Editoriales

El golf

Tengo amigos que pueden faltar a cualquier cita, menos a jugar golf.     Desde luego que no son los únicos con ese mismo gusto. Hay crónicas que narran cuando en 1642 Carlos I (1600-1649) rey de Gran Bretaña, fue avisado que los católicos irlandeses se estaban sublevando. 

El señor estaba en el condado de Leit jugando golf, y su reacción fue simplemente continuar la partida hasta terminarla tranquilamente, a pesar de la gravedad de la noticia. 
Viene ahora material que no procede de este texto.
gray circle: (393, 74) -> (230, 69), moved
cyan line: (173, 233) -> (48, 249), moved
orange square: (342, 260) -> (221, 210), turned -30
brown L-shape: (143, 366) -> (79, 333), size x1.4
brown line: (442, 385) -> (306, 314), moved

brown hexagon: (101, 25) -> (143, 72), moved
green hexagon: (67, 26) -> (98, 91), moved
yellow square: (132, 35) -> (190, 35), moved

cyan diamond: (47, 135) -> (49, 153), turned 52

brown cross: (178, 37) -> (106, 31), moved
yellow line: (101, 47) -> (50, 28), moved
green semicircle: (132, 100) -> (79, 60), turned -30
Pasó el inexorable tiempo y, como era de esperarse con ese carácter, Carlos I terminó siendo prisionero de los escoceses, pero tuvo un logro: le concedieron permiso de jugar al golf, luego de que sus rogatorias surtieron efecto. Algo debe tener ese deporte que hace a quienes lo practican más que aficionados, fanáticos. 
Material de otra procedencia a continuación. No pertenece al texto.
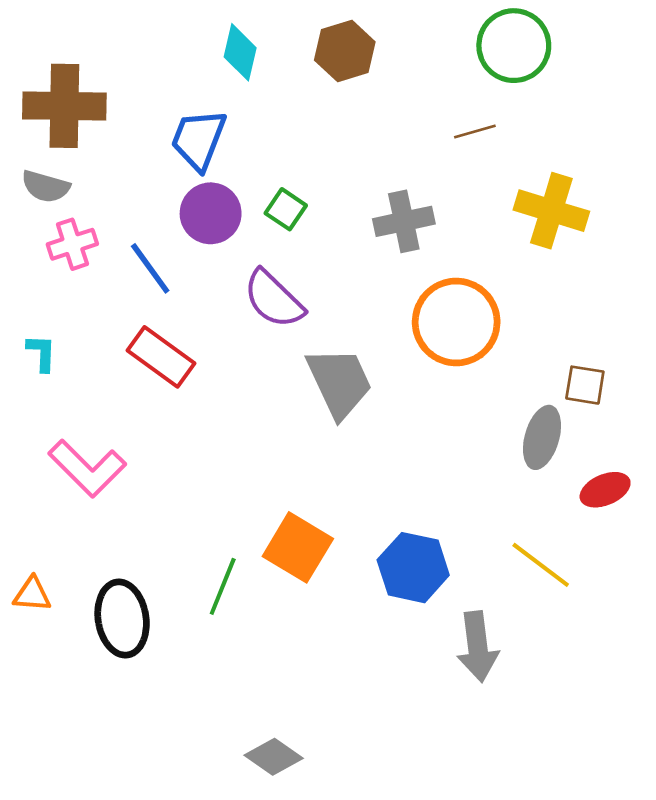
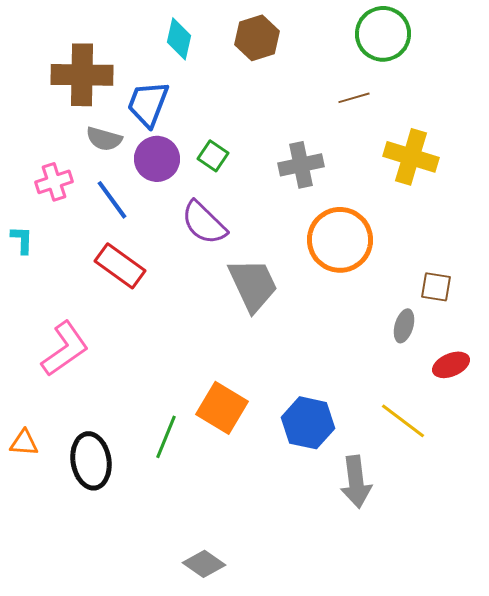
brown cross: (64, 106) -> (82, 75), moved
gray semicircle: (46, 186) -> (104, 139), moved
cyan L-shape: (42, 353) -> (22, 240), moved
gray ellipse: (542, 437) -> (404, 326), size x0.7
pink L-shape: (87, 468) -> (65, 349), turned -80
Otro ejemplo fue la Cámara de los Comunes en tiempos del rey Eduardo VII (1901 – 1910), que modificó todo el programa parlamentario para poder liberar su agenda de los sábados pues acostumbraban jugar golf ese día. Tal vez eso explique por qué en varias ocasiones he declinado el honor de recibir mis primeras lecciones para jugar el golf.